National flood forecasting for Germany
For the first time ever, a complete regional model of the main German rivers, including upstream catchment areas outside the country, has been developed. Gregers Jørgensen, senior hydrologist at DHI-DK, and Ole Larsen, head of business development for DHI in Germany, explains
A new online flood-forecasting system service for Germany came into operation in January 2008. At present, flow forecasts are available at about 200 locations on the rivers Danube, Elbe, Rhine, Oder and Weser as well as their major tributaries.
The forecasts are on a regional level but can be extended to cover local areas to obtain more detailed water level and discharge information.
Forecasts are provided around the clock for the following 48 hours, and are updated each hour based on readily available metrological and hydrological data. This provides more accurate and reliable forecasts than before.
The forecasts use DHI’s suite of MIKE 11 river-modelling tools. Metrological data in the form of precipitation and temperature is provided by the more than 1,500 observation stations and from a 4km grid-based model operated by Meteomedia.
Other hydrological data is retrieved by a WebCrawler, which scans the various sources of data, such as water level and discharge from other publicly available sources. The data is processed and compiled into time-series’, which feed the forecast model. About one gigabyte of data is sampled hourly to make the forecasts.
Sampling data from so many resources is quite a challenge, and this has been met through close cooperation with the German metrological company Meteomedia.
The MIKE 11 model set-up is one of the largest and most complex river models developed for this purpose. The river model set-up covers 15,000km of river with 100 branches in the entire river basin areas and 585 sub-catchments.
The catchments typically cover 500-1,000km2. This is the first time a complete regional model of the main German rivers, including the upstream catchment areas outside Germany, has been developed.
It takes 20-25 minutes to gather and process the necessary data, while the actual forecast on average requires 15 minutes of computational time. A further 10 minutes is required to disseminate the forecasts.
Forecasts are disseminated via websites, with public access, subscription access or as dedicated and tailor-made sites, specifically developed for the end-users’ requirements. Forecasts are presented as time-series’ at selected locations on the rivers and as a coloured river status map showing the flood status of the river branches.
The entire data-sampling and forecasting system is fully automatic and will prepare for the next forecast to be made shortly after a forecast has been made available.
In the forecasting period, the model uses hourly input from a
4km grid-based meteorological model. Furthermore to obtain the best performance at time of forecast, the model uses a data assimilation routine, where available real-time flow information is used by hydrodynamic model to ensure high accuracy.
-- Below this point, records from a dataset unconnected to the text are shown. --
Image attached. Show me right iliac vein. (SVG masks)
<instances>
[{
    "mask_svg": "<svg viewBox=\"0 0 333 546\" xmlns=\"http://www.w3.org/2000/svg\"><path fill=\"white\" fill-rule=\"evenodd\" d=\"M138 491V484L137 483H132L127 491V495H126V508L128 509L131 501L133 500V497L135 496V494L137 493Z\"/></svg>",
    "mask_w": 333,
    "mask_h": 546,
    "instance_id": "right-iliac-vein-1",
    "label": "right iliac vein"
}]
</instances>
Part of the MIKE river model is the rainfall run-off module, which is a lumped, conceptual rainfall run-off model. This simulates the overland flow, the interflow and the base flow components based on input of rainfall, temperature and evaporation.
The module can either be applied independently or used to represent one or more contributing catchments that generate lateral inflows to a river network. In this manner, a single catchment or a large basin is schematised as an ensemble of many catchments connected with a complex network of rivers and channels.
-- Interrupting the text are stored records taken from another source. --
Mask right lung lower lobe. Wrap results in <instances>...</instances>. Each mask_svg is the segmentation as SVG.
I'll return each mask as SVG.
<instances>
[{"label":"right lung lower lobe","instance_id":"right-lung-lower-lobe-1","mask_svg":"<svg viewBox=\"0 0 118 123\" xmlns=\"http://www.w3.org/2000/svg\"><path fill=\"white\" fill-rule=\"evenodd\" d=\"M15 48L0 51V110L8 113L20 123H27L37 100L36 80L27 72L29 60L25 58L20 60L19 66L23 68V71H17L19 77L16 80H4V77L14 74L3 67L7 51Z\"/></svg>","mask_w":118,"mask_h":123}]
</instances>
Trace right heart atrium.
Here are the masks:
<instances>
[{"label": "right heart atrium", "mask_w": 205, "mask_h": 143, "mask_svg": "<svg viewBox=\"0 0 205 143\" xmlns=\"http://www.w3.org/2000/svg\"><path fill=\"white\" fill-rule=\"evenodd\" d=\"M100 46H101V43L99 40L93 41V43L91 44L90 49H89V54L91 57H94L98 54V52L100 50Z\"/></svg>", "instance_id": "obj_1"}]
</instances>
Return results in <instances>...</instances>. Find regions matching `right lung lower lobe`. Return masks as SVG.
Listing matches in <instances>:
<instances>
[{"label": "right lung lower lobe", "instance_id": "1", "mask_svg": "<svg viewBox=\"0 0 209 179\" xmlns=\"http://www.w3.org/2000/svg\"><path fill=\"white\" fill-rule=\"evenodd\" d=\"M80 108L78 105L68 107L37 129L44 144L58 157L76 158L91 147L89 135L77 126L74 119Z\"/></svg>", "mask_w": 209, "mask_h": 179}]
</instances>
The model describes the behaviour of each individual component in the hydrological cycle, at catchment level, by using a group of interconnected conceptual elements. In particular, it simulates the precipitation run-off process by continuously accounting the moisture content in four storages. These represent physical elements of the catchment: snow storage, surface storage, root zone storage, and groundwater storage.
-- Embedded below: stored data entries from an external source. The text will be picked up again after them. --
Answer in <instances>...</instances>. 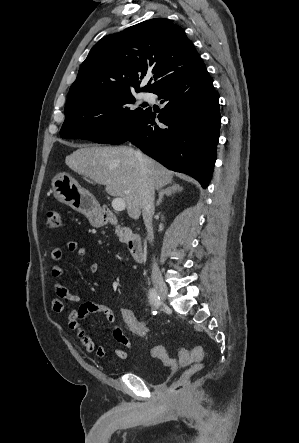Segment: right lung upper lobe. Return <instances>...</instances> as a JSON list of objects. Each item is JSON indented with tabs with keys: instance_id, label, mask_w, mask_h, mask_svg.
I'll use <instances>...</instances> for the list:
<instances>
[{
	"instance_id": "cb5924a9",
	"label": "right lung upper lobe",
	"mask_w": 299,
	"mask_h": 443,
	"mask_svg": "<svg viewBox=\"0 0 299 443\" xmlns=\"http://www.w3.org/2000/svg\"><path fill=\"white\" fill-rule=\"evenodd\" d=\"M205 67L185 32L165 18L150 19L98 41L82 63L66 106L103 96L155 92ZM146 74H153L143 88Z\"/></svg>"
}]
</instances>
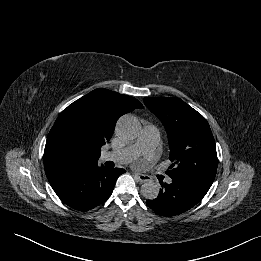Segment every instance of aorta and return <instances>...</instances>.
<instances>
[{
	"label": "aorta",
	"instance_id": "1",
	"mask_svg": "<svg viewBox=\"0 0 261 261\" xmlns=\"http://www.w3.org/2000/svg\"><path fill=\"white\" fill-rule=\"evenodd\" d=\"M118 136L126 141L134 140L141 131V124L135 116L125 115L117 123ZM141 194L148 200H153L159 195V186L153 181H147L141 186Z\"/></svg>",
	"mask_w": 261,
	"mask_h": 261
}]
</instances>
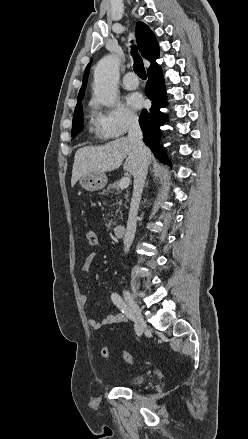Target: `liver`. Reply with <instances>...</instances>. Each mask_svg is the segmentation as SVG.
I'll return each instance as SVG.
<instances>
[{
    "label": "liver",
    "instance_id": "6515ba94",
    "mask_svg": "<svg viewBox=\"0 0 248 439\" xmlns=\"http://www.w3.org/2000/svg\"><path fill=\"white\" fill-rule=\"evenodd\" d=\"M148 160L152 159L151 151L146 148ZM131 175L138 167L139 154L134 143L128 137H121L102 146H87L75 153L72 169L71 186L90 172L113 171L122 165Z\"/></svg>",
    "mask_w": 248,
    "mask_h": 439
}]
</instances>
Based on the meteorological input data, the model produces catchment run-off as well as other components of the hydrological cycle, such as actual evapotranspiration, soil moisture content, and groundwater level. The resulting catchment run-off is split conceptually into overland flow, interflow and base flow components.
Combining this with the forecasting module, the model provides real-time data management, allowing automatic updating of the analysis and correcting for differences in observed and computed hydrographs. Therefore, the module serves two purposes, i.e. forecasting and updating.
The flood-forecasting component predicts the variation in discharges and water levels in a river system as a result of catchment rainfall and inflow/outflow through boundaries in the river system. Updating consists of conditioning the model predictions to the observed data until the time of forecast.
The standard updating procedure provided is an error correction routine capable of distinguishing between phase error and amplitude error.
By adopting this approach, accurate and reliable forecasts can be made based on the available data. This is further achieved by updating the forecasts on an hourly basis. As with any forecast, the accuracy is highest the closer to the time of prediction.
The new forecasting service not only provides forecasts of water levels and discharges but also enables a number of important parameters to be forecasted, such as those used for decision support systems. The forecasting service now available has received considerable interest and is expected to be exploited for a number of different purposes in the near future.